Excerpt from the book, Sudhiyon ke Rajhans (King Swans Remembered), by the late renowned poet, Professor Jawaharlal ‘Tarun’ of Jabalpur.
We were students of B.A. Final at D.N. Jain Degree College, Jabalpur. Jai Narayan Awasthi was the Professor for Hindi poetry and Harikant Shrivastava was the Professor for Hindi prose.
One day, Professor Shrivastava was delivering a lecture on the genre of stories. He looked at his notebook time and again during his lecture. The students were listening attentively and some were taking notes as well. There was no questions from anyone. He was asserting that a story is born from some incident.
Rajneesh (Osho) used to sit on the last chair or bench near the open window, looking out at the green garden or the open sky. I was seated slightly ahead of him. Perhaps he was only attending the class to meet the required minimum attendance. He used to be quite uninterested to what was being taught in class. That day, he was in the same indifferent mood, staring out the window at the open sky. The professor was not pleased with the student’s indifference in the running class. He felt offended and couldn’t stand it any longer.
He called out, “You, backbencher! What exactly are you doing?”
“Are you talking to me?” said the backbencher.
The entire class became attentive to this question-and-answer dialogue.
“Yes, I am inquiring. What do you see through the window?”
“I’m seeing what is worth seeing.”
The entire class burst out laughing.
The professor’s rage grew stronger. “So you weren’t paying attention to the lecture?”
“I pay attention to what is worth listening to.”
The class began to enjoy the conversation.
The professor became enraged. “So, tell me what I said in the story?”
“It’s best if you don’t ask that.”
“Because what you’re saying is not correct.”
The student had now gone too far. He had questioned the professor’s knowledge. It did a lot of damage to his ego.
“How?” he exclaimed, frustrated.
Rajneesh (Osho) repeated himself, “What you’re saying is incorrect, sir. An ‘incident’ does not give birth to a story.”
The professor laughed at this incomprehensible response. He declared, “It’s that easy. An incident occurred, the writer witnessed it, and the story was written.”
All of the students agreed that the professor was correct. There was no way to argue with it.
However, the backbencher came again, “Sir, an incident occurred, the writer witnessed it, and he wrote a story about it. This is correct. However, this does not imply that the story is born from the incident.”

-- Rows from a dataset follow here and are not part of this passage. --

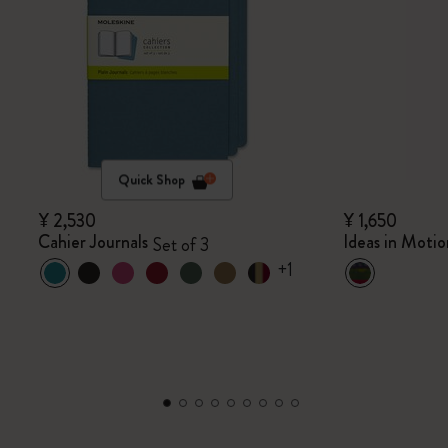
Quick Shop
¥ 2,530
¥ 1,650
Cahier Journals
Ideas in Motio
Set of 3
+1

This self-contradiction had the entire class at a loss for words. And the professor was pleased that he had seized the opportunity. “Now kindly tell me where the story is born,” he said sarcastically, as he smiled at all the students.
Rajneesh (Osho) responded, “Sir, you are asking again and again, please listen. The story isn’t based on an incident. It is the result of sentiment.”
“Is it because of sentiment? If an incidence occurs, then only sentiment will be triggered.”
“Yes, sir, this is the sequence: incident, sentiment, and the production of the story.”
“It proves that the mother of the story is an incident.”
“No, sir, that just goes to show that feeling, sentiment, is the mother of all stories.”
“Doesn’t your argument strike you as odd?”
“It’s not unusual. It’s the correct strategy. Please remember that I am my mother’s son, not my mother’s mother’s son. As a result, the sentiment is the mother of the story, while the incident is the mother of the mother.”
The entire class roared with laughter as they agreed with this logic. The students who were thinking Rajneesh (Osho) was snappy, tight-lipped, and a wild boy, got very attracted to him. In the debate, he had defeated the professor; his reasoning was dismissed. He was in a humiliating situation when, to his good fortune, the bell rung, signalling the end of the period.
“Well, we’ll address the matter again,” he said, relieved, and walked out.